Cycletopia

I’ve been paying some attention to the news coverage of the Tour of California prologue that I volunteered for on Sunday, and I’ve wound up pretty disappointed. If the Merc is going to put Ann Killion in the main section, then they should ask her to give a wider coverage of the event and not just cover the sports aspects (or ask someone else to collaborate). And her article had such a heavy focus on doping that it didn’t even really cover the race at all. So we get a main section article that’s basically about the politics of the sport, and not about the event at all. The Palo Alto Daily News focused on the effect on local businesses, safety, and the cost of the event. The pre-event coverage in both papers, with the exception of one article about the bike parking published about a week before the event, was all about road closures and hassle, and none of the articles bothered to mention that there would be free guarded and valet bike parking for hundreds of bikes, so that you could forget the worries of driving and just show up on your bike. In a city and on a campus where parking is scarce most of the time, and for an event where bicycles and people on them are the main attraction, it’s mystifying that not only the parking, but that whole aspect of the event was practically ignored.

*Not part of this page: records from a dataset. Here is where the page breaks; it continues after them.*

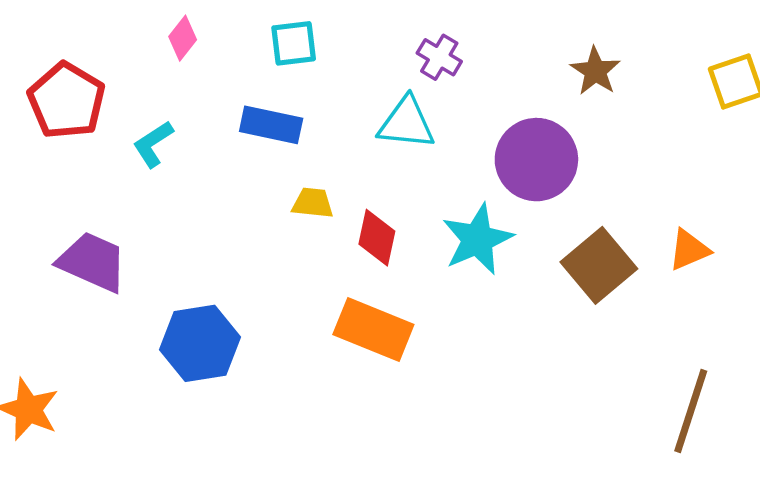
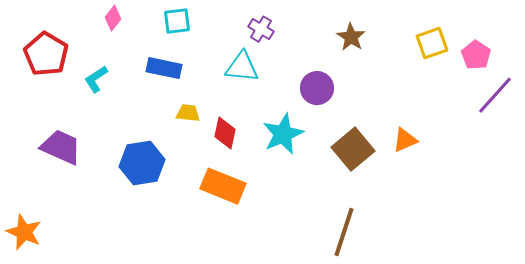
purple circle: (536, 160) -> (317, 88), size x0.7
blue hexagon: (200, 343) -> (142, 163), moved
brown line: (691, 411) -> (344, 232), moved

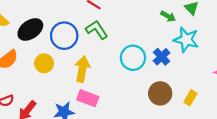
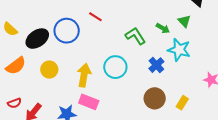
green L-shape: (97, 30) -> (135, 36), moved
blue circle: (64, 36) -> (67, 31), moved
cyan circle: (133, 58) -> (115, 67), moved

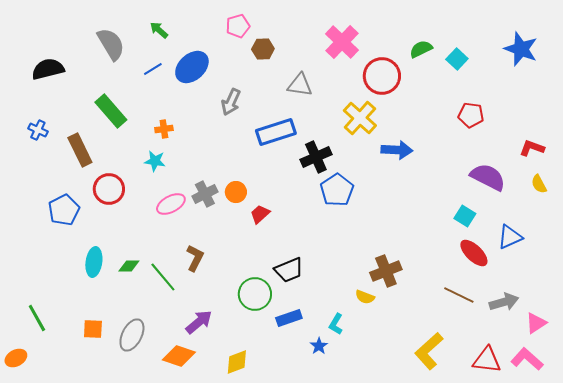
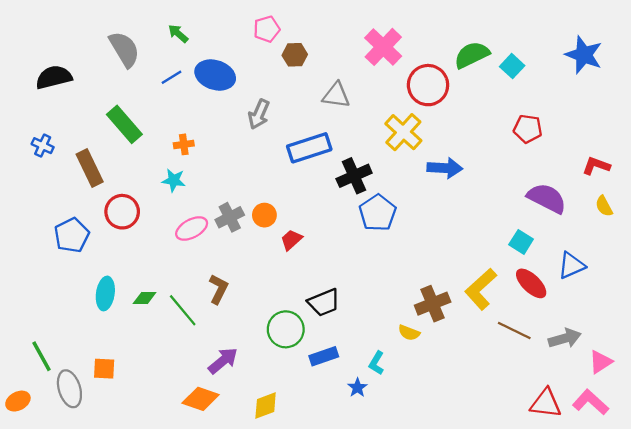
green semicircle: (421, 49) -> (472, 55), size x1.4
blue ellipse: (192, 67) -> (215, 75), turned 60
gray ellipse: (132, 335) -> (69, 389), moved, turned -44
yellow L-shape: (429, 351) -> (481, 289), moved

What I enjoyed most about the event and volunteering, since I don’t pay much attention to the racing, was that bikes were a big part of the scene. People rode slowly through the crowds, parked their bikes in the SVBC corrals, leaned their bikes against a tree, held them while they chatted with friends, compared them, looked at gear for them, admired them. I saw everything — folders, beaters, commuters, old-fashioned road bikes, AL-carbon and all-carbon racing bikes. Crazy tire colors, custom paint jobs, interesting handlebars. Bikes with baskets, panniers, and Burleys. Kids road and mountain and just regular kids bikes. People rode in lycra and in jeans, in sandals and in special bike shoes. Every bike was doing the right job for the person riding it. There was a pervasive joyous feeling that comes from getting a lot of people who love doing the same thing together to watch the people at the pinnacle of the shared activity. None of that really came through in the news coverage, especially not the news that hundreds of people rode their bikes to, through, and at the event, like it was just the most normal thing in the world.

Update: My SVBC mail alerted me to the fact that had I read the news on President’s Day, I would have seen a much more positive spin on the Tour, even mentioning our valet bike parking. Go, PADN, for an actual article about the actual event.